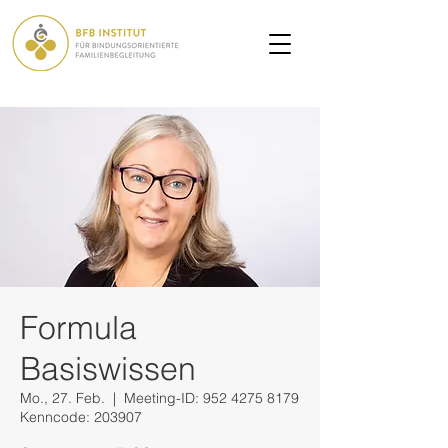
Formula
Basiswissen
Mo., 27. Feb.
  |  
Meeting-ID: 952 4275 8179
Kenncode: 203907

• EXERCISE: Print the full listing exactly, dropping the pictures.

• RESULT OF THE TASK:
Formula
Basiswissen
Mo., 27. Feb.
  |  
Meeting-ID: 952 4275 8179
Kenncode: 203907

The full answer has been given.